Действительно, узнав о случившемся, Юлия пришла в ярость; она стала бранить и укорять мужа, Ливию и самого Августа; хотела судом возвратить себе Неволею, основываясь на том, во-первых, что Неволея была уже предана ею Мунацию Фаусту, во-вторых, что Неволею, в сущности, нельзя было считать невольницей, так как она была похищена из свободного, благородного семейства силой, и к тому же пиратом, то есть человеком, находившимся вне закона. Но Луцию Эмилию Павлу нетрудно было успокоить жену свою, убедив ее, что возбуждение процесса на основании договора, заключенного ею с Мунацием Фаустом, может повести к открытию самого заговора или, по крайней мере, принудить отложить осуществление задуманного заговорщиками предприятия на неопределенное время. Что же касается свободного состояния девушки, то и оно не послужило бы ни к чему в процессе, так как она была продана правильным порядком Торанием, римским гражданином, и, наконец, им, Луцием, Симону Августу, и этот последний факт сам по себе был достаточен, чтобы считать вперед дело проигранным.
Еще более успокоительным образом повлияло на Юлию внимание Ливии, приславшей ей взамен Неволей своего анагноста Амианта, красивого и изящного юношу, к тому же отличного музыканта и певца.

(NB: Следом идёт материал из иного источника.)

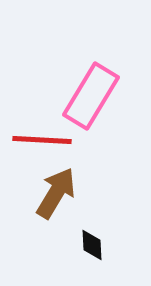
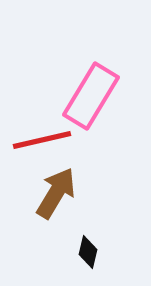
red line: rotated 16 degrees counterclockwise
black diamond: moved 4 px left, 7 px down; rotated 16 degrees clockwise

Один лишь договор с Мунацием Фаустом беспокоил еще Юлию, но она надеялась со временем найти средство сделать Неволею свободной. Между тем, желая показать ей, что она продана без ее ведома, решилась написать к ней, а равно и к Фебе, о чем просил ее Тимен перед своим отъездом. А так как Азиний Эпикад еще оставался в Риме, – он должен был присоединиться к пирату вместе с Семпронием Гракхом, Луцием Виницием и Сальвидиеном Руфом, а с ними переговоры об их участии в реждийском предприятии еще не были окончены, – то Юлия избрала его для доставления Неволей и Фебе ее письма. В этом помог ей Фабий Максим, хотя и бывший на стороне собиравшихся освободить старшую Юлию, но не принимавший непосредственного участия в этом деле, чтобы иметь возможность, находясь близ Августа, следить за происками и интригами приверженцев Ливии и противников семейства Юлии. Он призвал армянского купца, то есть Азиния Эпикада, к жене своей Марции, которая, придя в восхищение от восточных товаров этого последнего, рассказала об их роскоши и великолепии Ливии Августе, возбудив и в ней желание приобрести что-нибудь от заезжего купца; таким образом он получил возможность быть в доме императрицы.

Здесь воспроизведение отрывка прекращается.